In an article published Feb. 7 by the Norwegian Forum 18 agency, Otmar Oehring, director of the Human Rights Office of the German Catholic organization Missio, analyzed the situation of various religious communities in Turkey, including the Mor Gabriel affair. According to Oehring, the basic problem is simple: no religious community exists or has ever existed for Turkish law.
"They don't have a legal personality, but they exist," admitted Turkish Vice Premier Bulent Arinc on Jan. 17, commenting on a legal battle over the Buyukada orphanage. (In 2008 the European Court of Human Rights ruled that Turkey had to return to the ecumenical patriarchate the Buyukada orphanage it had confiscated.)
For now, representatives of many religions prefer to stay silent. They fear -- as the case of Mor Gabriel demonstrates -- attracting the hostility of the authorities and having to face long and above all costly legal battles, only to lose their "de facto" liberty, Oehring surmised. For the author, the only solution to undo this knot that is "completely incompatible" with the European Convention on Human Rights and Fundamental Freedoms, is a change in the Constitution and criminal code of Turkey.

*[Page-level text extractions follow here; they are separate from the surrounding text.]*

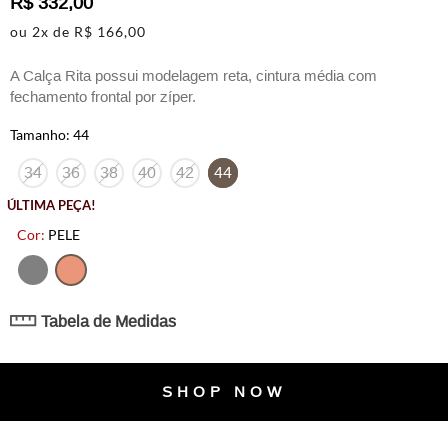
R$
332
,
00
ou
2
x de
R$
166
,
00
A Calça Rita possui modelagem reta, cintura média com
fechamento frontal por zíper.
44
34
36
38
40
42
44
ÚLTIMA PEÇA!
PELE
Tabela de Medidas
SHOP NOW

This was also admitted last October by the then head of the "Diyanet" (Directorate for Religious Affairs), professor Ali Bardakoglu. "The solution is to allow a religious institution to be autonomous. Turkey is ready for this," he said, according to the daily Radikal. The following month, Bardakoglu lost his post.
For the monks of Mor Gabriel, the only way not to lose their land is, therefore, to follow the example of the ecumenical patriarchate of Constantinople and turn to the European Court of Human Rights in Strasbourg. Metropolitan Samuel Aktas told the Economist that is just what he's going to do: “I have remained silent in the face of these injustices; but no longer so."